*TASK DETAILS*
All of the records need to be retyped exactly, with no line dropped.

━━━━━━━━━━━━━━━━

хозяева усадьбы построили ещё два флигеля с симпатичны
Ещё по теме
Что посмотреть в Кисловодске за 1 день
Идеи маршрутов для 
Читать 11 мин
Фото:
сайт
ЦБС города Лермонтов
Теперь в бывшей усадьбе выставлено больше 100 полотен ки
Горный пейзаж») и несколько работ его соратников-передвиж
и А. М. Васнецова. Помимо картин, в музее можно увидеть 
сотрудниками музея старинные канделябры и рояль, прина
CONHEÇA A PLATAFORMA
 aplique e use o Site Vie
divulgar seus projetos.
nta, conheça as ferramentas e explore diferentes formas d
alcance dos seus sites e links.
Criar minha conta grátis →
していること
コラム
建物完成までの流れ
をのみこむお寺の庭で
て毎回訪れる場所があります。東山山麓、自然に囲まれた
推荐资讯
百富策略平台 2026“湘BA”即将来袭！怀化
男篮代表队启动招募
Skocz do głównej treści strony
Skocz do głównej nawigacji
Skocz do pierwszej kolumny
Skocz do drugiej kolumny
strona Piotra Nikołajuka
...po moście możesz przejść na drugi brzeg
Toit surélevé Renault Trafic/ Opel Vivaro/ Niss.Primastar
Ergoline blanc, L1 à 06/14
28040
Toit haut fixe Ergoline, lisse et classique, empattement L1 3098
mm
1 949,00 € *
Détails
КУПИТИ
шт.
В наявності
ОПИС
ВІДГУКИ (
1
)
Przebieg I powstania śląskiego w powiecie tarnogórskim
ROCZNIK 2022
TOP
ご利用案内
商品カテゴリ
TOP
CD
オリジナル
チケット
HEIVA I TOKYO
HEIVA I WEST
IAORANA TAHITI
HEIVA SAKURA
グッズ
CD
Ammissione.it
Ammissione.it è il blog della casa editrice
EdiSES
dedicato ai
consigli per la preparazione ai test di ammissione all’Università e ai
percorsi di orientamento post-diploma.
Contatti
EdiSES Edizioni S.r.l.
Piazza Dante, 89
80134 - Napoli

━━━━━━━━━━━━━━━━

*PROBLEM SOLUTION*
хозяева усадьбы построили ещё два флигеля с симпатичны
Ещё по теме
Что посмотреть в Кисловодске за 1 день
Идеи маршрутов для 
Читать 11 мин
Фото:
сайт
ЦБС города Лермонтов
Теперь в бывшей усадьбе выставлено больше 100 полотен ки
Горный пейзаж») и несколько работ его соратников-передвиж
и А. М. Васнецова. Помимо картин, в музее можно увидеть 
сотрудниками музея старинные канделябры и рояль, прина
CONHEÇA A PLATAFORMA
 aplique e use o Site Vie
divulgar seus projetos.
nta, conheça as ferramentas e explore diferentes formas d
alcance dos seus sites e links.
Criar minha conta grátis →
していること
コラム
建物完成までの流れ
をのみこむお寺の庭で
て毎回訪れる場所があります。東山山麓、自然に囲まれた
推荐资讯
百富策略平台 2026“湘BA”即将来袭！怀化
男篮代表队启动招募
Skocz do głównej treści strony
Skocz do głównej nawigacji
Skocz do pierwszej kolumny
Skocz do drugiej kolumny
strona Piotra Nikołajuka
...po moście możesz przejść na drugi brzeg
Toit surélevé Renault Trafic/ Opel Vivaro/ Niss.Primastar
Ergoline blanc, L1 à 06/14
28040
Toit haut fixe Ergoline, lisse et classique, empattement L1 3098
mm
1 949,00 € *
Détails
КУПИТИ
шт.
В наявності
ОПИС
ВІДГУКИ (
1
)
Przebieg I powstania śląskiego w powiecie tarnogórskim
ROCZNIK 2022
TOP
ご利用案内
商品カテゴリ
TOP
CD
オリジナル
チケット
HEIVA I TOKYO
HEIVA I WEST
IAORANA TAHITI
HEIVA SAKURA
グッズ
CD
Ammissione.it
Ammissione.it è il blog della casa editrice
EdiSES
dedicato ai
consigli per la preparazione ai test di ammissione all’Università e ai
percorsi di orientamento post-diploma.
Contatti
EdiSES Edizioni S.r.l.
Piazza Dante, 89
80134 - Napoli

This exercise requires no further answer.